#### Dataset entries
╭──

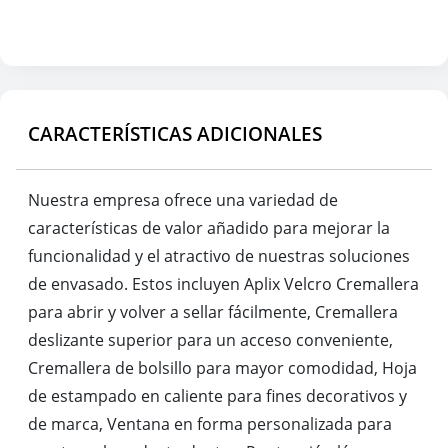
CARACTERÍSTICAS ADICIONALES
Nuestra empresa ofrece una variedad de
características de valor añadido para mejorar la
funcionalidad y el atractivo de nuestras soluciones
de envasado. Estos incluyen Aplix Velcro Cremallera
para abrir y volver a sellar fácilmente, Cremallera
deslizante superior para un acceso conveniente,
Cremallera de bolsillo para mayor comodidad, Hoja
de estampado en caliente para fines decorativos y
de marca, Ventana en forma personalizada para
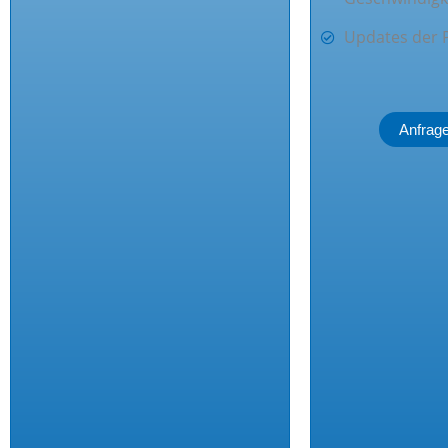
Updates der P
Anfrag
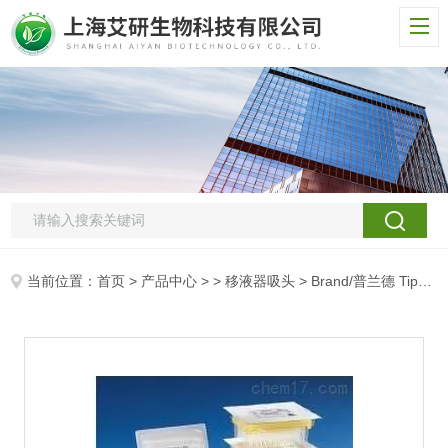
当前位置：
首页
>
产品中心
> >
移液器吸头
> Brand/普兰德 Tip-Set S滤芯吸头（预装，灭菌BIO-CERT®）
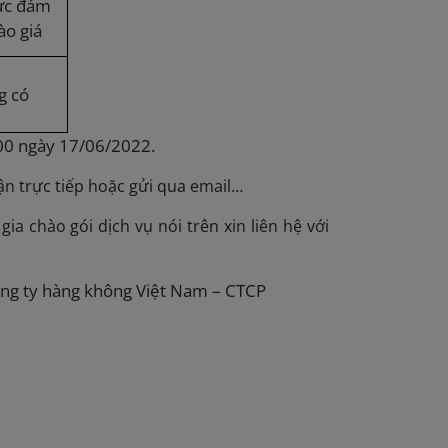
ức đảm
ào giá
g có
h00 ngày
17/06/2022
.
ận trực tiếp hoặc gửi qua email…
ia chào gói dịch vụ nói trên xin liên hệ với
Công ty hàng không Việt Nam – CTCP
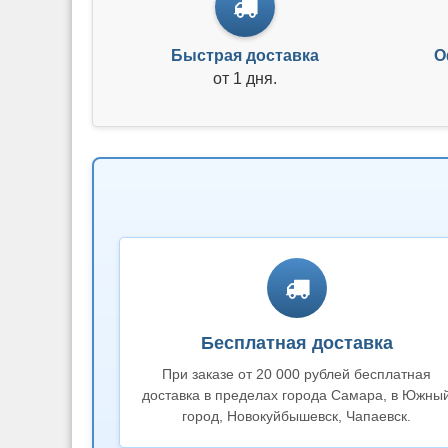
Быстрая доставка
О
от 1 дня.
Бесплатная доставка
При заказе от 20 000 рублей бесплатная
доставка в пределах города Самара, в Южны
город, Новокуйбышевск, Чапаевск.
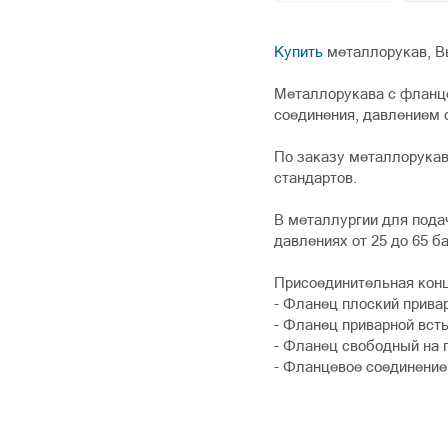
Купить
металлорукав, В
Металлорукава с фланце
соединения, давлением о
По заказу металлорука
стандартов.
В металлургии для пода
давлениях от 25 до 65 ба
Присоединительная конц
- Фланец плоский прива
- Фланец приварной всты
- Фланец свободный на 
- Фланцевое соединение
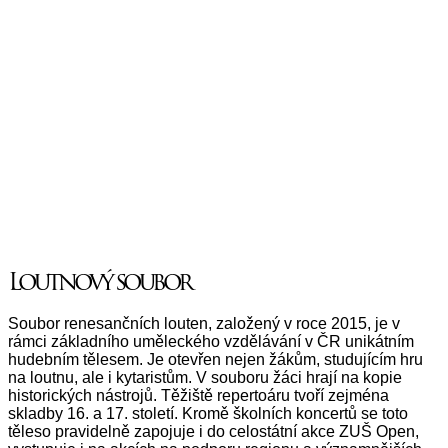
Loutnový soubor
Soubor renesančních louten, založený v roce 2015, je v
rámci základního uměleckého vzdělávání v ČR unikátním
hudebním tělesem. Je otevřen nejen žákům, studujícím hru
na loutnu, ale i kytaristům. V souboru žáci hrají na kopie
historických nástrojů. Těžiště repertoáru tvoří zejména
skladby 16. a 17. století. Kromě školních koncertů se toto
těleso pravidelně zapojuje i do celostátní akce ZUŠ Open,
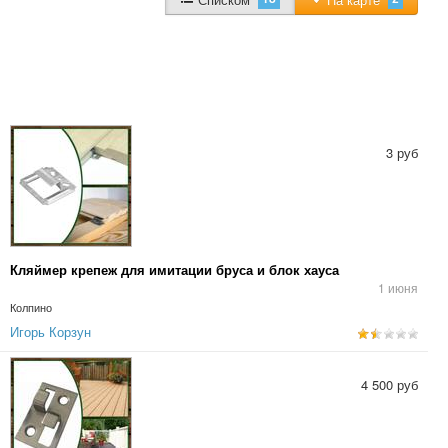
3 руб
Кляймер крепеж для имитации бруса и блок хауса
1 июня
Колпино
Игорь Корзун
4 500 руб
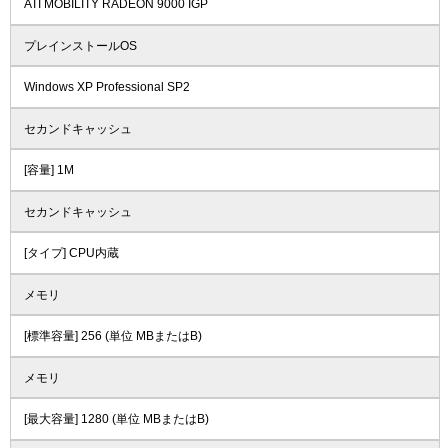
ATI MOBILITY RADEON 9000 IGP
プレインストールOS
Windows XP Professional SP2
セカンドキャッシュ
[容量] 1M
セカンドキャッシュ
[タイプ] CPU内蔵
メモリ
[標準容量] 256 (単位 MBまたはB)
メモリ
[最大容量] 1280 (単位 MBまたはB)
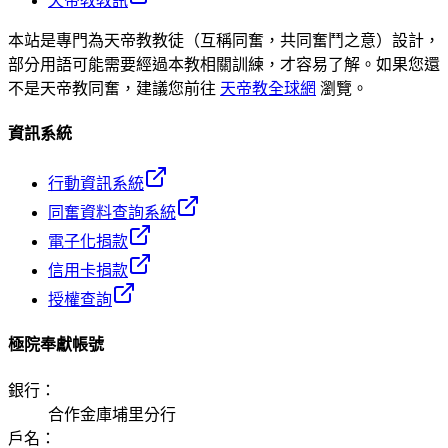
天帝教教訊
本站是專門為天帝教教徒（互稱同奮，共同奮鬥之意）設計，
部分用語可能需要經過本教相關訓練，才容易了解。如果您還
不是天帝教同奮，建議您前往
天帝教全球網
瀏覽。
資訊系統
行動資訊系統
同奮資料查詢系統
電子化捐款
信用卡捐款
授權查詢
極院奉獻帳號
銀行
：
合作金庫埔里分行
戶名
：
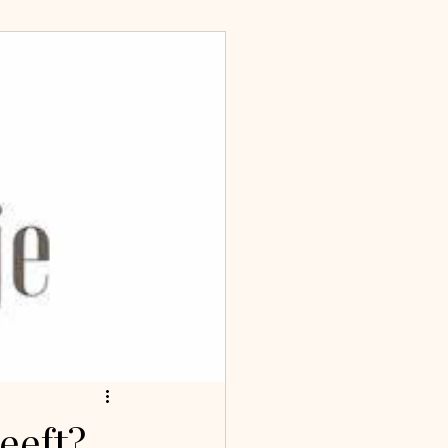
eeft?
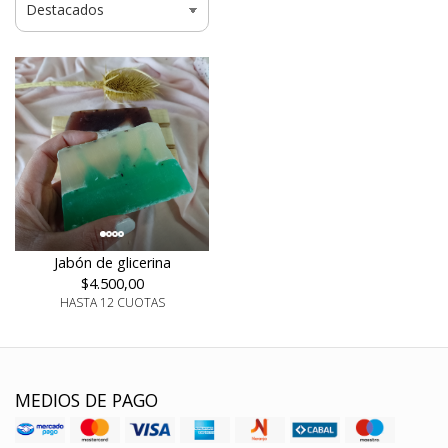
Jabón de glicerina
$4.500,00
HASTA 12 CUOTAS
MEDIOS DE PAGO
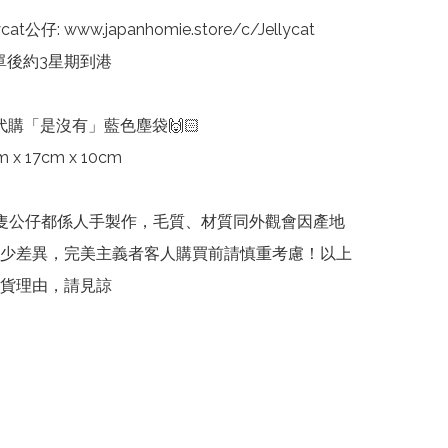
cat公仔: www.japanhomie.store/c/Jellycat

單後約3星期到港

代購「是沒有」藍色塵袋🙌🏻

x 17cm x 10cm

cat每隻公仔都係人手製作，毛質、材質同外觀會因產地
少差異，完美主義者客人購買前請慎重考慮！以上
貨理由，請見諒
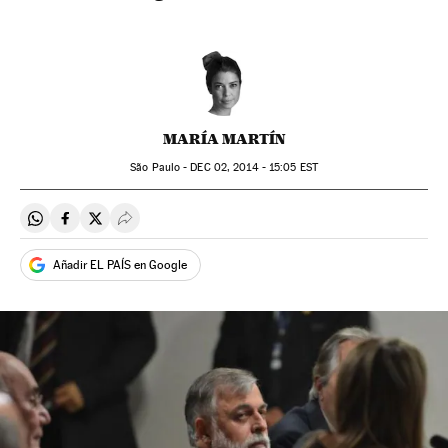
MARÍA MARTÍN
São Paulo -
DEC
02, 2014 - 15:05
EST
Compartir en Whatsapp
Compartir en Facebook
Compartir en Twitter
Desplegar Redes Sociales
Añadir EL PAÍS en Google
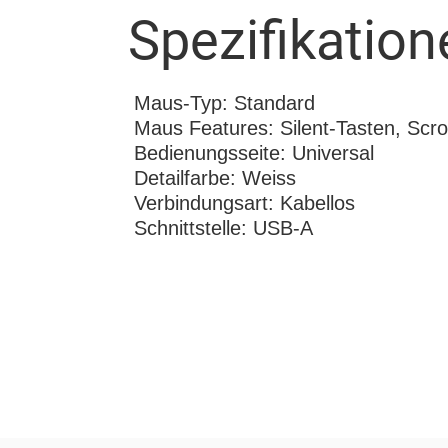
Spezifikation
Maus-Typ: Standard
Maus Features: Silent-Tasten, Scro
Bedienungsseite: Universal
Detailfarbe: Weiss
Verbindungsart: Kabellos
Schnittstelle: USB-A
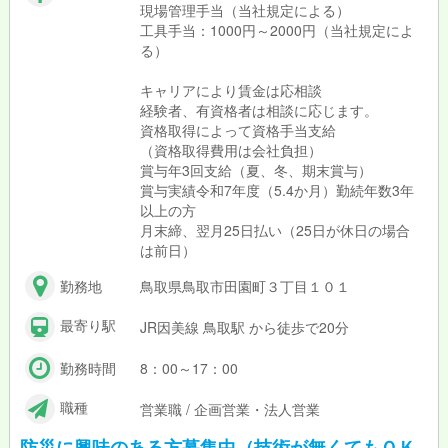
現場管理手当（当社規定による）
工具手当：1000円～2000円（当社規定によ
る）
キャリアにより賃金は応相談
経験者、有資格者は相談に応じます。
資格取得によって資格手当支給
（資格取得費用は会社負担）
賞与年3回支給（夏、冬、期末賞与）
賞与実績令和7年度（5.4か月）勤続年数3年
以上の方
月末締、翌月25日払い（25日が休日の場合
は前日）
勤務地
鳥取県鳥取市田園町３丁目１０１
最寄り駅
JR因美線 鳥取駅 から徒歩で20分
勤務時間
8：00～17：00
職種
営業職 / 企画営業・法人営業
防災に興味のある方募集中（技術が無くてもＯＫ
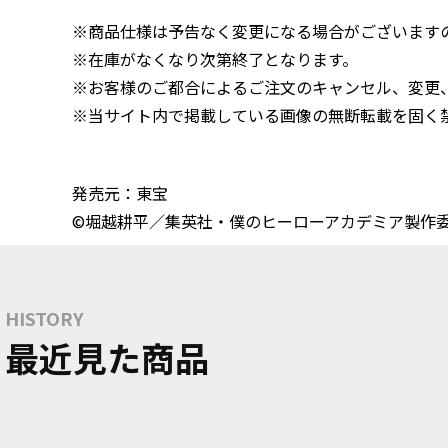
※商品仕様は予告なく変更になる場合がございます
※在庫がなくなり次第終了となります。
※お客様のご都合によるご注文のキャンセル、変更
※当サイト内で掲載している画像の無断転載を固く
発売元：東宝
©堀越耕平／集英社・僕のヒーローアカデミア製作
HISTORY
最近見た商品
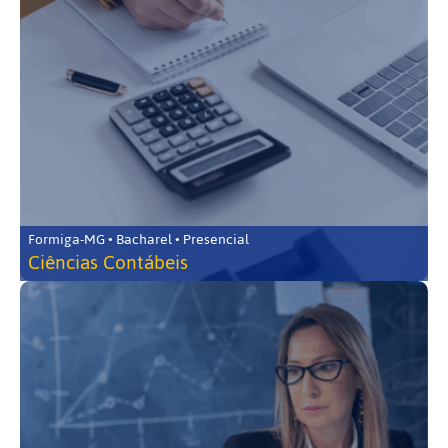
Formiga-MG • Bacharel • Presencial
Ciências Contábeis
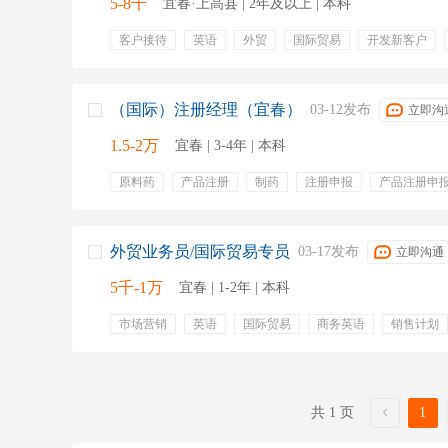
5-8千
宜春·上高县 | 2年及以上 | 本科
客户接待
英语
外贸
国际贸易
开发新客户
商务洽谈
货款回收
产品介绍
生日福利
带薪
缴纳社保
双休
餐补
五险
节日福利
法定
提成
年休假
氛围好
带薪年休
（国际）注册经理（宜春）
03-12发布
立即沟
1.5-2万
宜春 | 3-4年 | 本科
原料药
产品注册
制药
注册申报
产品注册申
年终奖金
专业培训
补充医疗保险
外贸业务员/国际贸易专员
03-17发布
立即沟通
5千-1万
宜春 | 1-2年 | 本科
市场营销
英语
国际贸易
商务英语
销售计划
外贸销售
机械工程
市场分析
共 1 页
1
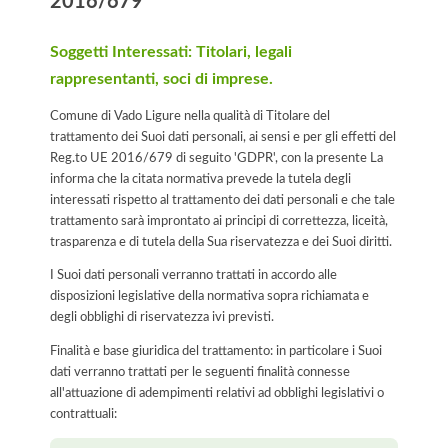
2016/679
Soggetti Interessati: Titolari, legali
rappresentanti, soci di imprese.
Comune di Vado Ligure nella qualità di Titolare del
trattamento dei Suoi dati personali, ai sensi e per gli effetti del
Reg.to UE 2016/679 di seguito 'GDPR', con la presente La
informa che la citata normativa prevede la tutela degli
interessati rispetto al trattamento dei dati personali e che tale
trattamento sarà improntato ai principi di correttezza, liceità,
trasparenza e di tutela della Sua riservatezza e dei Suoi diritti.
I Suoi dati personali verranno trattati in accordo alle
disposizioni legislative della normativa sopra richiamata e
degli obblighi di riservatezza ivi previsti.
Finalità e base giuridica del trattamento: in particolare i Suoi
dati verranno trattati per le seguenti finalità connesse
all'attuazione di adempimenti relativi ad obblighi legislativi o
contrattuali:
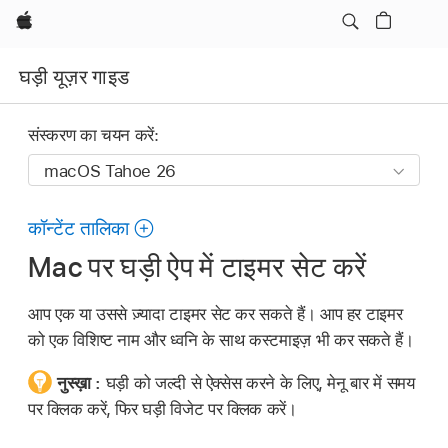
Apple
घड़ी यूज़र गाइड
संस्करण का चयन करें:
कॉन्टेंट तालिका
Mac पर घड़ी ऐप में टाइमर सेट करें
आप एक या उससे ज़्यादा टाइमर सेट कर सकते हैं। आप हर टाइमर
को एक विशिष्ट नाम और ध्वनि के साथ कस्टमाइज़ भी कर सकते हैं।
नुस्ख़ा :
घड़ी को जल्दी से ऐक्सेस करने के लिए, मेनू बार में समय
पर क्लिक करें, फिर घड़ी विजेट पर क्लिक करें।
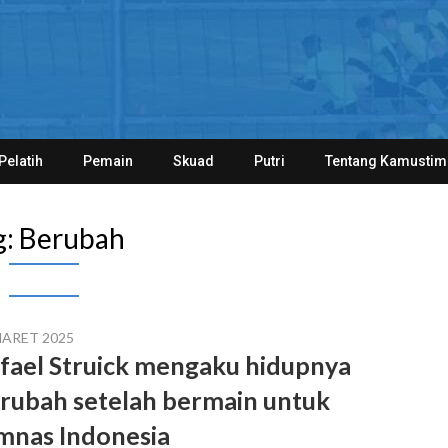
Pelatih
Pemain
Skuad
Putri
Tentang Kamustim
g:
Berubah
MARET 2025
fael Struick mengaku hidupnya
rubah setelah bermain untuk
mnas Indonesia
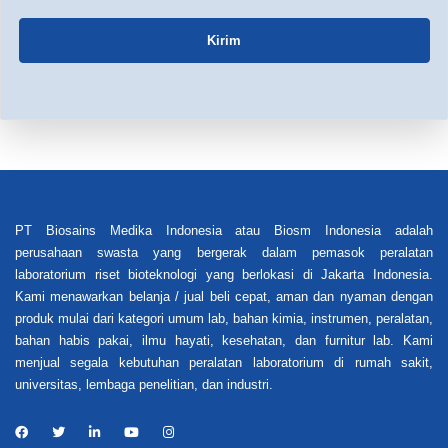
Kirim
PT Biosains Medika Indonesia atau Biosm Indonesia adalah
perusahaan swasta yang bergerak dalam pemasok peralatan
laboratorium riset bioteknologi yang berlokasi di Jakarta Indonesia.
Kami menawarkan belanja / jual beli cepat, aman dan nyaman dengan
produk mulai dari kategori umum lab, bahan kimia, instrumen, peralatan,
bahan habis pakai, ilmu hayati, kesehatan, dan furnitur lab. Kami
menjual segala kebutuhan peralatan laboratorium di rumah sakit,
universitas, lembaga penelitian, dan industri.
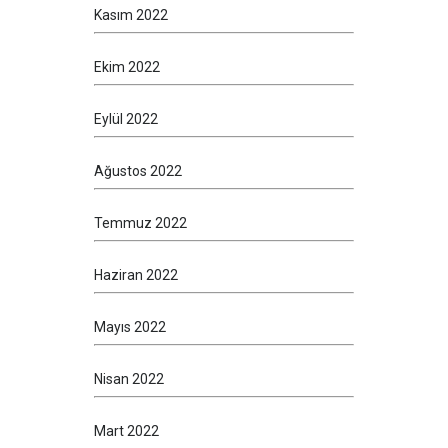
Kasım 2022
Ekim 2022
Eylül 2022
Ağustos 2022
Temmuz 2022
Haziran 2022
Mayıs 2022
Nisan 2022
Mart 2022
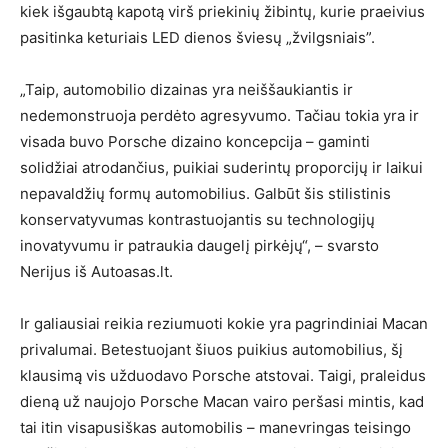
kiek išgaubtą kapotą virš priekinių žibintų, kurie praeivius
pasitinka keturiais LED dienos šviesų „žvilgsniais”.
„Taip, automobilio dizainas yra neiššaukiantis ir
nedemonstruoja perdėto agresyvumo. Tačiau tokia yra ir
visada buvo Porsche dizaino koncepcija – gaminti
solidžiai atrodančius, puikiai suderintų proporcijų ir laikui
nepavaldžių formų automobilius. Galbūt šis stilistinis
konservatyvumas kontrastuojantis su technologijų
inovatyvumu ir patraukia daugelį pirkėjų“, – svarsto
Nerijus iš Autoasas.lt.
Ir galiausiai reikia reziumuoti kokie yra pagrindiniai Macan
privalumai. Betestuojant šiuos puikius automobilius, šį
klausimą vis užduodavo Porsche atstovai. Taigi, praleidus
dieną už naujojo Porsche Macan vairo peršasi mintis, kad
tai itin visapusiškas automobilis – manevringas teisingo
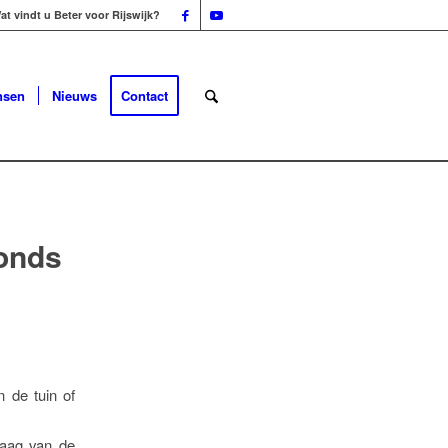
at vindt u Beter voor Rijswijk?
nsen
Nieuws
Contact
fonds
n de tuin of
laag van de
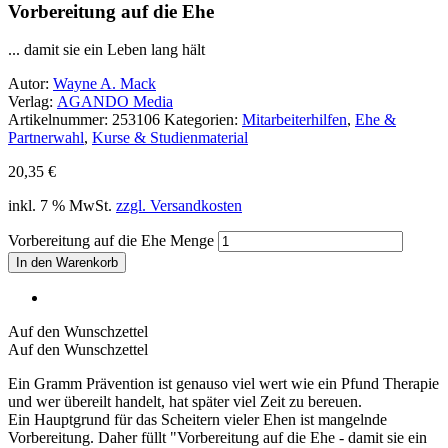
Vorbereitung auf die Ehe
... damit sie ein Leben lang hält
Autor:
Wayne A. Mack
Verlag:
AGANDO Media
Artikelnummer:
253106
Kategorien:
Mitarbeiterhilfen
,
Ehe &
Partnerwahl
,
Kurse & Studienmaterial
20,35
€
inkl. 7 % MwSt.
zzgl. Versandkosten
Vorbereitung auf die Ehe Menge
In den Warenkorb
Auf den Wunschzettel
Auf den Wunschzettel
Ein Gramm Prävention ist genauso viel wert wie ein Pfund Therapie
und wer übereilt handelt, hat später viel Zeit zu bereuen.
Ein Hauptgrund für das Scheitern vieler Ehen ist mangelnde
Vorbereitung. Daher füllt "Vorbereitung auf die Ehe - damit sie ein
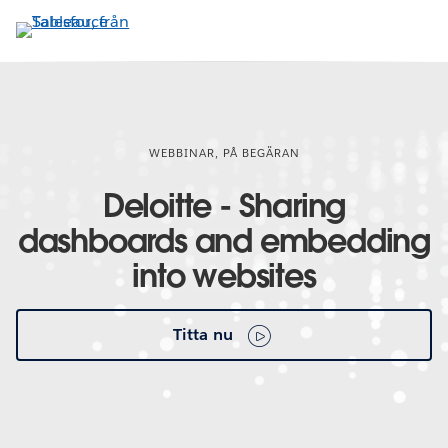
Gå
vidare
till
huvudinnehållet
WEBBINAR, PÅ BEGÄRAN
Deloitte - Sharing
dashboards and embedding
into websites
Titta nu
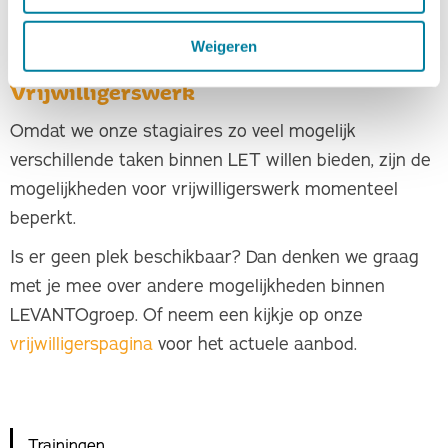
omgeving goed kennen. Dit is dan ook een
waardevolle voorbereiding op je verdere opleiding.
Weigeren
Vrijwilligerswerk
Omdat we onze stagiaires zo veel mogelijk
verschillende taken binnen LET willen bieden, zijn de
mogelijkheden voor vrijwilligerswerk momenteel
beperkt.
Is er geen plek beschikbaar? Dan denken we graag
met je mee over andere mogelijkheden binnen
LEVANTOgroep. Of neem een kijkje op onze
vrijwilligerspagina
voor het actuele aanbod.
Trainingen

╰──

#### WORK INSTRUCTION
For this exercise, please output exactly the lines above starting at the line with "laboratorium riset bioteknologi" and ending at the line with "bahan habis pakai, ilmu", ends included.

#### SOLUTION TO THE PROBLEM
laboratorium riset bioteknologi yang berlokasi di Jakarta Indonesia.
Kami menawarkan belanja / jual beli cepat, aman dan nyaman dengan
produk mulai dari kategori umum lab, bahan kimia, instrumen, peralatan,
bahan habis pakai, ilmu hayati, kesehatan, dan furnitur lab. Kami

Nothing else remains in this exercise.